■ WHAT YOU NEED TO DO ■
The answer must be a single number: the count of lines below that contain the string "Duck".

■ DATASET ■
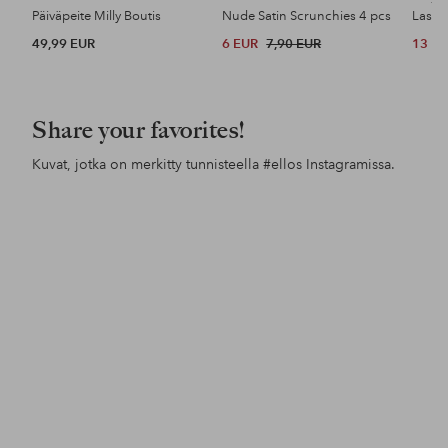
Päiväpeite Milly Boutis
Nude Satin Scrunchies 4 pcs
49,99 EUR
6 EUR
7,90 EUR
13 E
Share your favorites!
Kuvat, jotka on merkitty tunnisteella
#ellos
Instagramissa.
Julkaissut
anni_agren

---

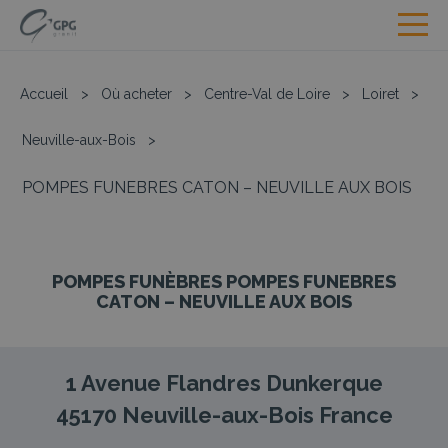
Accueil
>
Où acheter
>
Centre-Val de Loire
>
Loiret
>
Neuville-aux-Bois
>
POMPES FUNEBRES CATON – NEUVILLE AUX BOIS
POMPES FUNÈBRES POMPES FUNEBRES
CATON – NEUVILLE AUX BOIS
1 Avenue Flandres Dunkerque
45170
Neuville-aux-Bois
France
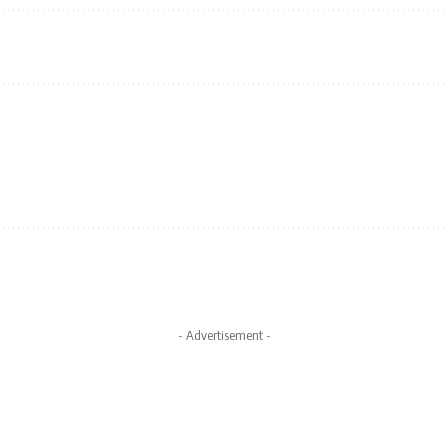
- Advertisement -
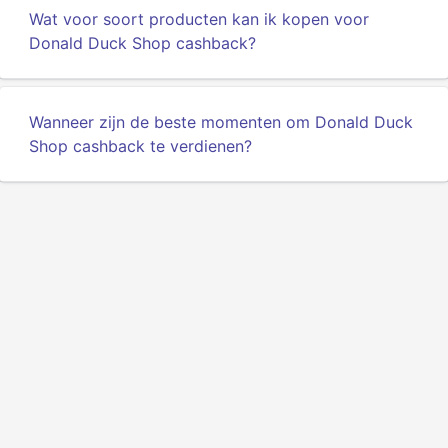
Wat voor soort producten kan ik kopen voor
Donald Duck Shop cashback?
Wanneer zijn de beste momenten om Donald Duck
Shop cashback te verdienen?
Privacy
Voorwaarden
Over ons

■ WORKED SOLUTION ■
2